Required work: Search the material for "olduğu" and copy each line in which it is found.

Available records: Begin

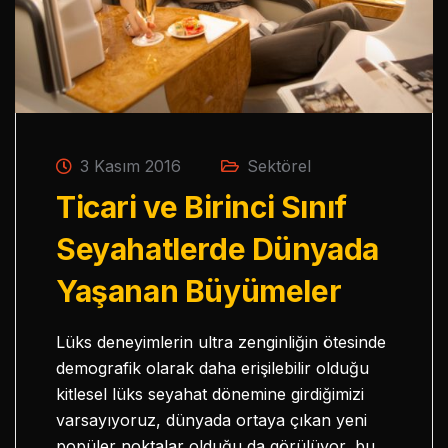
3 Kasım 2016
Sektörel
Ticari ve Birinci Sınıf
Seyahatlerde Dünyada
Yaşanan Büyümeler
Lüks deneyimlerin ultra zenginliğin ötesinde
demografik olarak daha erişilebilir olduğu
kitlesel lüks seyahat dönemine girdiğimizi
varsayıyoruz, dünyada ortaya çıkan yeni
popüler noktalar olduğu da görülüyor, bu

Available records: End
Available records: Begin

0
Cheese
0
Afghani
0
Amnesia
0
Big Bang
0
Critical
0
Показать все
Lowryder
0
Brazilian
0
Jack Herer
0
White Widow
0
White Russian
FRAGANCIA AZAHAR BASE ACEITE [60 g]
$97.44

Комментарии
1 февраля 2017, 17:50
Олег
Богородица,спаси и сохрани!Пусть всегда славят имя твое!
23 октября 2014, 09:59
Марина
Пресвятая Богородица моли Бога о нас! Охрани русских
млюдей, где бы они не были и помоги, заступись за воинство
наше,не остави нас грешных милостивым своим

Available records: End
Available records: Begin

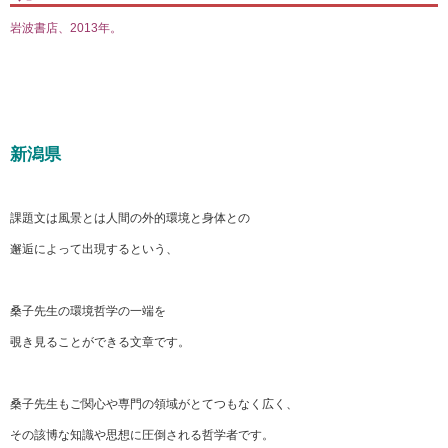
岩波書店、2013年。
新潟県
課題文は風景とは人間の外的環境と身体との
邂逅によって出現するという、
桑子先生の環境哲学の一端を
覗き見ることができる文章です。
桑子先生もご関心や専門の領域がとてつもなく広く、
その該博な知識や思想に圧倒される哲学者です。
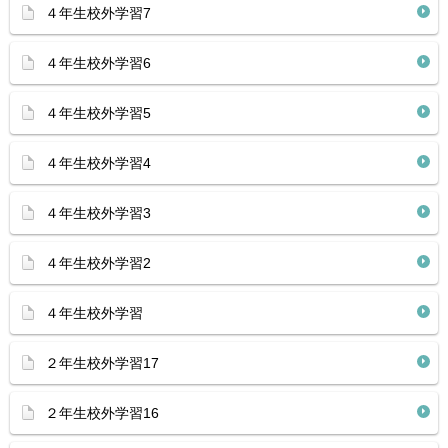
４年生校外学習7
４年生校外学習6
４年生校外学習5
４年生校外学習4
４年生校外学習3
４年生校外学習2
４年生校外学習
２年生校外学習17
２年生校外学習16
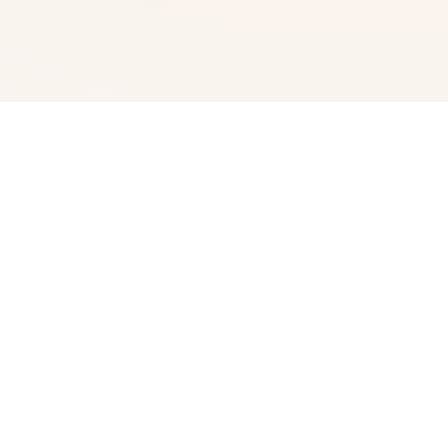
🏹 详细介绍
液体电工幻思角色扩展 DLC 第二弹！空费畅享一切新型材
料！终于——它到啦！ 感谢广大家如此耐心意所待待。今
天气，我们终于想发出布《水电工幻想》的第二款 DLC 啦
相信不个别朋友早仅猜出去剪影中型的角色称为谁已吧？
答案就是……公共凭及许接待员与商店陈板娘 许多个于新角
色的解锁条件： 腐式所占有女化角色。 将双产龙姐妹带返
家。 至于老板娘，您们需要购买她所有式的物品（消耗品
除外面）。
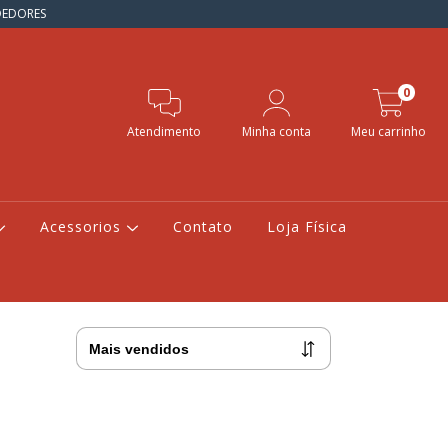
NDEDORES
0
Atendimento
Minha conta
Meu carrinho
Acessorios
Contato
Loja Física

Available records: End

Reply:
demografik olarak daha erişilebilir olduğu
popüler noktalar olduğu da görülüyor, bu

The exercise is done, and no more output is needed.